Votée en 2014 sous François Hollande, la loi de moralisation de la vie publique interdit le cumul entre mandat parlementaire et fonction exécutive locale. Autrement dit, depuis 2017, fini, la spécificité française des "députés-maires".

Une interdiction qui compte bon nombres de détracteurs parmi les parlementaires, dont Hervé Marseille. Le président du groupe Union centriste au Sénat a déposé, mercredi 27 juillet, une proposition de loi visant à permettre à un parlementaire national et européen d'être également maire (ou adjoint au maire) d'une commune de moins de 10.000 habitants, qui représentent 97% des communes de France. Il s'agit pour lui de rapprocher les électeurs des élus. 

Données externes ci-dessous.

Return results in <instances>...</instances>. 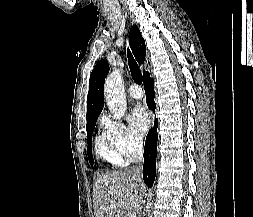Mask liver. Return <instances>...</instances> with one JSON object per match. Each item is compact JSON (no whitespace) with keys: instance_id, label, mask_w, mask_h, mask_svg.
<instances>
[{"instance_id":"1","label":"liver","mask_w":253,"mask_h":217,"mask_svg":"<svg viewBox=\"0 0 253 217\" xmlns=\"http://www.w3.org/2000/svg\"><path fill=\"white\" fill-rule=\"evenodd\" d=\"M135 181L126 171L97 175L92 191L95 217H121L122 212L125 217H137L143 204L139 196L146 186Z\"/></svg>"}]
</instances>
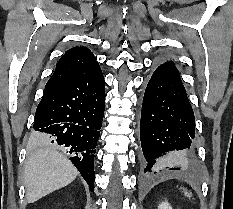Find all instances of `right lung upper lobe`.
Instances as JSON below:
<instances>
[{"instance_id":"cb5924a9","label":"right lung upper lobe","mask_w":233,"mask_h":209,"mask_svg":"<svg viewBox=\"0 0 233 209\" xmlns=\"http://www.w3.org/2000/svg\"><path fill=\"white\" fill-rule=\"evenodd\" d=\"M96 57L86 47L69 49L58 61L54 74L45 86V90L68 82L97 65Z\"/></svg>"}]
</instances>
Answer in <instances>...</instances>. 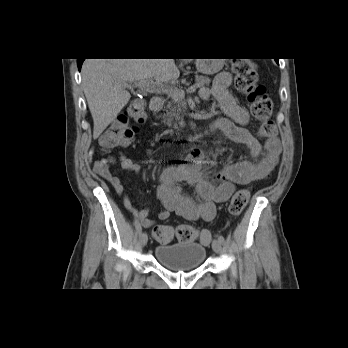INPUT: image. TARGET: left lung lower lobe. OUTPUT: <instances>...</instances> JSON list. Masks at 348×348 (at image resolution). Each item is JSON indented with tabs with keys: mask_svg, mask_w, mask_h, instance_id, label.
Returning <instances> with one entry per match:
<instances>
[{
	"mask_svg": "<svg viewBox=\"0 0 348 348\" xmlns=\"http://www.w3.org/2000/svg\"><path fill=\"white\" fill-rule=\"evenodd\" d=\"M275 61L278 63V59H275ZM279 64V63H278Z\"/></svg>",
	"mask_w": 348,
	"mask_h": 348,
	"instance_id": "left-lung-lower-lobe-1",
	"label": "left lung lower lobe"
}]
</instances>
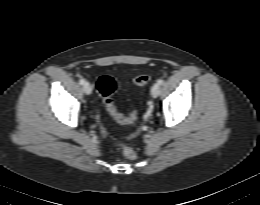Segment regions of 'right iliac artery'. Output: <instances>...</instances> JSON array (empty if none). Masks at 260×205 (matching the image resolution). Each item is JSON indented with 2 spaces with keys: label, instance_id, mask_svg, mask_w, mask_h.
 Listing matches in <instances>:
<instances>
[{
  "label": "right iliac artery",
  "instance_id": "obj_1",
  "mask_svg": "<svg viewBox=\"0 0 260 205\" xmlns=\"http://www.w3.org/2000/svg\"><path fill=\"white\" fill-rule=\"evenodd\" d=\"M79 83H80L81 85H84V84L86 83V81H85L83 78H81V79L79 80Z\"/></svg>",
  "mask_w": 260,
  "mask_h": 205
}]
</instances>
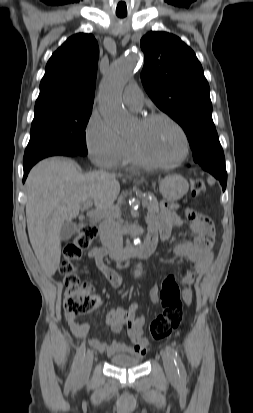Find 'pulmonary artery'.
I'll return each instance as SVG.
<instances>
[{"label": "pulmonary artery", "instance_id": "obj_1", "mask_svg": "<svg viewBox=\"0 0 253 413\" xmlns=\"http://www.w3.org/2000/svg\"><path fill=\"white\" fill-rule=\"evenodd\" d=\"M123 101L128 108L138 111L143 105V93L137 85H129L124 90Z\"/></svg>", "mask_w": 253, "mask_h": 413}]
</instances>
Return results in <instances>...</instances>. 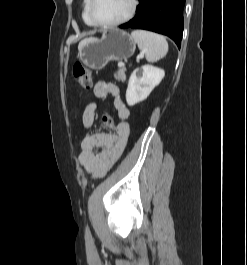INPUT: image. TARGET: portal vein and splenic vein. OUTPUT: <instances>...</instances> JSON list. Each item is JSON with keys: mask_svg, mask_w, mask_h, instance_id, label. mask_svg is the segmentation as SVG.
Here are the masks:
<instances>
[{"mask_svg": "<svg viewBox=\"0 0 247 265\" xmlns=\"http://www.w3.org/2000/svg\"><path fill=\"white\" fill-rule=\"evenodd\" d=\"M143 57H144V54L141 53V54H139V55L137 56V60H140V59H142ZM120 66H124V64L121 63Z\"/></svg>", "mask_w": 247, "mask_h": 265, "instance_id": "obj_1", "label": "portal vein and splenic vein"}]
</instances>
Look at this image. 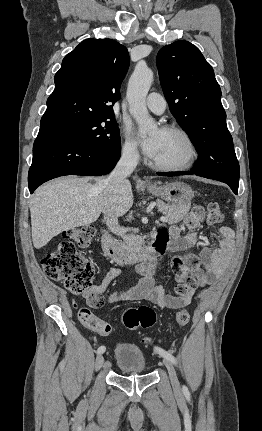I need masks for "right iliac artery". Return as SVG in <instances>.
Wrapping results in <instances>:
<instances>
[{
	"instance_id": "obj_1",
	"label": "right iliac artery",
	"mask_w": 262,
	"mask_h": 431,
	"mask_svg": "<svg viewBox=\"0 0 262 431\" xmlns=\"http://www.w3.org/2000/svg\"><path fill=\"white\" fill-rule=\"evenodd\" d=\"M105 352V347L104 346H100L97 350V354H102Z\"/></svg>"
}]
</instances>
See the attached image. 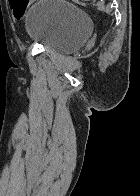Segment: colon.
I'll return each mask as SVG.
<instances>
[{
    "label": "colon",
    "mask_w": 140,
    "mask_h": 196,
    "mask_svg": "<svg viewBox=\"0 0 140 196\" xmlns=\"http://www.w3.org/2000/svg\"><path fill=\"white\" fill-rule=\"evenodd\" d=\"M11 2H12V3H16V1H14V0H11Z\"/></svg>",
    "instance_id": "colon-1"
}]
</instances>
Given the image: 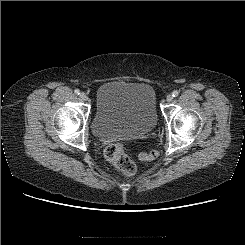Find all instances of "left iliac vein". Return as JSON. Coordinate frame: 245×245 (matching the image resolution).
<instances>
[{"instance_id":"4c4485c4","label":"left iliac vein","mask_w":245,"mask_h":245,"mask_svg":"<svg viewBox=\"0 0 245 245\" xmlns=\"http://www.w3.org/2000/svg\"><path fill=\"white\" fill-rule=\"evenodd\" d=\"M166 100H167V102H171L173 100V96L171 94H168L166 96Z\"/></svg>"}]
</instances>
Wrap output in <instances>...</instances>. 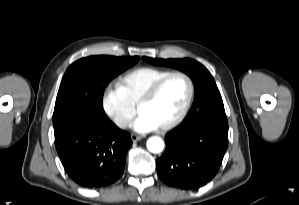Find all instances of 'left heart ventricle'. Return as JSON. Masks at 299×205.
Returning <instances> with one entry per match:
<instances>
[{"instance_id":"1","label":"left heart ventricle","mask_w":299,"mask_h":205,"mask_svg":"<svg viewBox=\"0 0 299 205\" xmlns=\"http://www.w3.org/2000/svg\"><path fill=\"white\" fill-rule=\"evenodd\" d=\"M188 96L187 82L181 77L170 78L151 102L140 108L158 127L174 119L183 108Z\"/></svg>"}]
</instances>
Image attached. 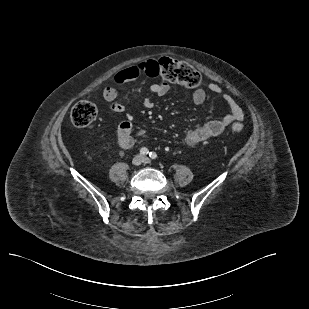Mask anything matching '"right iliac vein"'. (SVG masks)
<instances>
[{
    "label": "right iliac vein",
    "instance_id": "obj_1",
    "mask_svg": "<svg viewBox=\"0 0 309 309\" xmlns=\"http://www.w3.org/2000/svg\"><path fill=\"white\" fill-rule=\"evenodd\" d=\"M142 162H143V157L141 155H136L132 160V163L135 166H139Z\"/></svg>",
    "mask_w": 309,
    "mask_h": 309
}]
</instances>
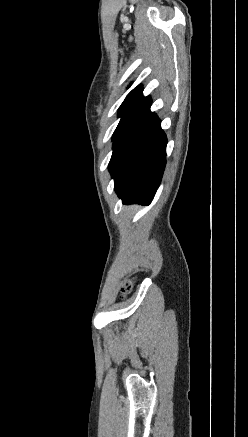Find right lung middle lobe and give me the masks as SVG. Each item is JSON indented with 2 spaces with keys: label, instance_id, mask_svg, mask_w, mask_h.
<instances>
[{
  "label": "right lung middle lobe",
  "instance_id": "right-lung-middle-lobe-1",
  "mask_svg": "<svg viewBox=\"0 0 248 437\" xmlns=\"http://www.w3.org/2000/svg\"><path fill=\"white\" fill-rule=\"evenodd\" d=\"M139 95H130L127 96L126 99L123 101V103L121 104L119 111H118V116L121 117V120L113 134V138L115 137V135L117 134V132L119 131V129L121 128L123 121L125 119V117L127 116V114L129 113V111L131 110V108L133 107V105L135 104V102L137 101Z\"/></svg>",
  "mask_w": 248,
  "mask_h": 437
}]
</instances>
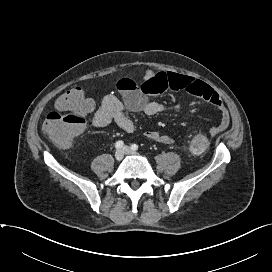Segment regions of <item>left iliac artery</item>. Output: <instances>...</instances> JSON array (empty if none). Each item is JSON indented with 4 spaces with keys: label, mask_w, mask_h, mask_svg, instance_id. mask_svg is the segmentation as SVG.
Instances as JSON below:
<instances>
[{
    "label": "left iliac artery",
    "mask_w": 272,
    "mask_h": 272,
    "mask_svg": "<svg viewBox=\"0 0 272 272\" xmlns=\"http://www.w3.org/2000/svg\"><path fill=\"white\" fill-rule=\"evenodd\" d=\"M131 149L134 150V151L137 150L138 149V145L137 144H132L131 145Z\"/></svg>",
    "instance_id": "obj_1"
}]
</instances>
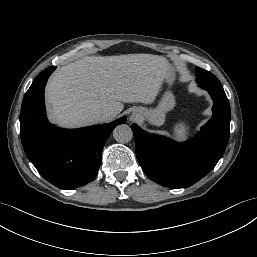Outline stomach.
<instances>
[{"label":"stomach","mask_w":257,"mask_h":257,"mask_svg":"<svg viewBox=\"0 0 257 257\" xmlns=\"http://www.w3.org/2000/svg\"><path fill=\"white\" fill-rule=\"evenodd\" d=\"M164 81L169 87H171L175 81V73L170 66ZM175 104L176 100L173 93L170 90H167L156 108L148 109L139 107L136 108L135 111H140L142 113V117L151 125L161 126L165 122L167 112L172 110L175 107Z\"/></svg>","instance_id":"stomach-1"}]
</instances>
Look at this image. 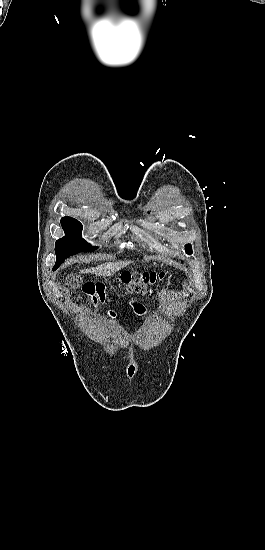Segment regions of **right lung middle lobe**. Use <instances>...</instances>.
I'll return each instance as SVG.
<instances>
[{
	"label": "right lung middle lobe",
	"instance_id": "dd1d6c3e",
	"mask_svg": "<svg viewBox=\"0 0 265 550\" xmlns=\"http://www.w3.org/2000/svg\"><path fill=\"white\" fill-rule=\"evenodd\" d=\"M61 225L66 235L56 241L55 253L57 257L54 267H59L66 258L75 253L97 249L82 239L83 226L79 221L71 217H64L61 219Z\"/></svg>",
	"mask_w": 265,
	"mask_h": 550
}]
</instances>
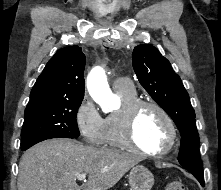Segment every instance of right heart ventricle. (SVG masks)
<instances>
[{"label": "right heart ventricle", "instance_id": "obj_1", "mask_svg": "<svg viewBox=\"0 0 221 190\" xmlns=\"http://www.w3.org/2000/svg\"><path fill=\"white\" fill-rule=\"evenodd\" d=\"M122 99L123 104L132 102L138 99L135 88L129 90H115ZM118 112L112 113L105 118L106 124V140L105 144L112 148L126 149L121 141L120 128H119V115Z\"/></svg>", "mask_w": 221, "mask_h": 190}]
</instances>
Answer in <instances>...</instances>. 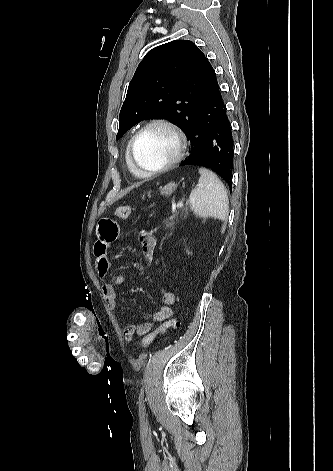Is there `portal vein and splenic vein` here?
Masks as SVG:
<instances>
[{"label": "portal vein and splenic vein", "instance_id": "1", "mask_svg": "<svg viewBox=\"0 0 333 471\" xmlns=\"http://www.w3.org/2000/svg\"><path fill=\"white\" fill-rule=\"evenodd\" d=\"M184 206V201L183 200H180L177 205H176V208H182Z\"/></svg>", "mask_w": 333, "mask_h": 471}]
</instances>
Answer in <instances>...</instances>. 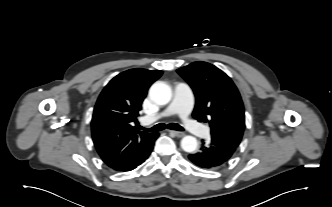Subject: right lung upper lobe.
I'll return each instance as SVG.
<instances>
[{
    "label": "right lung upper lobe",
    "mask_w": 332,
    "mask_h": 207,
    "mask_svg": "<svg viewBox=\"0 0 332 207\" xmlns=\"http://www.w3.org/2000/svg\"><path fill=\"white\" fill-rule=\"evenodd\" d=\"M162 71L130 69L115 76L101 92L92 117L95 147L109 167H123L145 152L155 133L134 126L151 84Z\"/></svg>",
    "instance_id": "right-lung-upper-lobe-1"
}]
</instances>
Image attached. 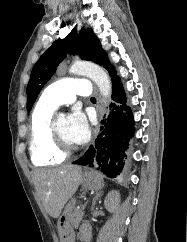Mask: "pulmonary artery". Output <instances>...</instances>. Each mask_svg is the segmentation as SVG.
<instances>
[{
	"instance_id": "e3ab8cb5",
	"label": "pulmonary artery",
	"mask_w": 187,
	"mask_h": 242,
	"mask_svg": "<svg viewBox=\"0 0 187 242\" xmlns=\"http://www.w3.org/2000/svg\"><path fill=\"white\" fill-rule=\"evenodd\" d=\"M91 92L90 81L83 78H65L46 87L40 101L56 109L74 102L77 95L88 97Z\"/></svg>"
}]
</instances>
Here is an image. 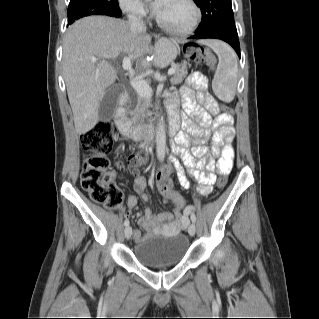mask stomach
<instances>
[{
  "mask_svg": "<svg viewBox=\"0 0 319 319\" xmlns=\"http://www.w3.org/2000/svg\"><path fill=\"white\" fill-rule=\"evenodd\" d=\"M155 50L159 66L168 65L178 54L177 45L168 39H160L155 46Z\"/></svg>",
  "mask_w": 319,
  "mask_h": 319,
  "instance_id": "1",
  "label": "stomach"
}]
</instances>
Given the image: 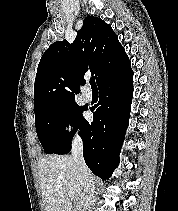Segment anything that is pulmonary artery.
I'll return each instance as SVG.
<instances>
[{
	"label": "pulmonary artery",
	"mask_w": 178,
	"mask_h": 211,
	"mask_svg": "<svg viewBox=\"0 0 178 211\" xmlns=\"http://www.w3.org/2000/svg\"><path fill=\"white\" fill-rule=\"evenodd\" d=\"M83 97L86 101H91L92 100V91L86 87L83 91Z\"/></svg>",
	"instance_id": "pulmonary-artery-1"
}]
</instances>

"Gilets jaunes", abstention record aux dernières élections régionales et départementales... Pour le sénateur des Hauts-de-Seine, qui fut maire de Meudon durant 18 ans avant cette loi, il y a aujourd'hui "un éloignement de la parole publique vis-à-vis de l'électeur. Il y a une distanciation, un éloignement des centres de décisions. On a fait des grandes régions qui ne correspondent pas à grand-chose, on a éloigné les centres de décisions des citoyens et la parole publique elle-même s'est distanciée", déplore-t-il auprès de Public Sénat. 

Selon le sénateur, les parlementaires sont aujourd'hui déconnectés, surtout au Palais Bourbon. "A l'Assemblée nationale, vous avez beaucoup de jeunes parlementaires qui n'ont jamais occupé de mandats locaux donc évidemment il y a une méconnaissance et un désintérêt pour les affaires locales", estime-t-il. Il lui apparaît ainsi indispensable de "rapprocher les élus et en particulier les parlementaires des territoires". 




Aujourd'hui "mener de front un mandat parlementaire avec les fonctions exécutives d'une commune de moins de 10.000 habitants, ça peut se faire sans difficulté", assure Hervé Marseille. Pas question néanmoins de tirer profit de ce cumul des pouvoirs : cette proposition de loi, qui devrait être débattue à l'automne, interdit le cumul des rémunérations liées à ces mandats.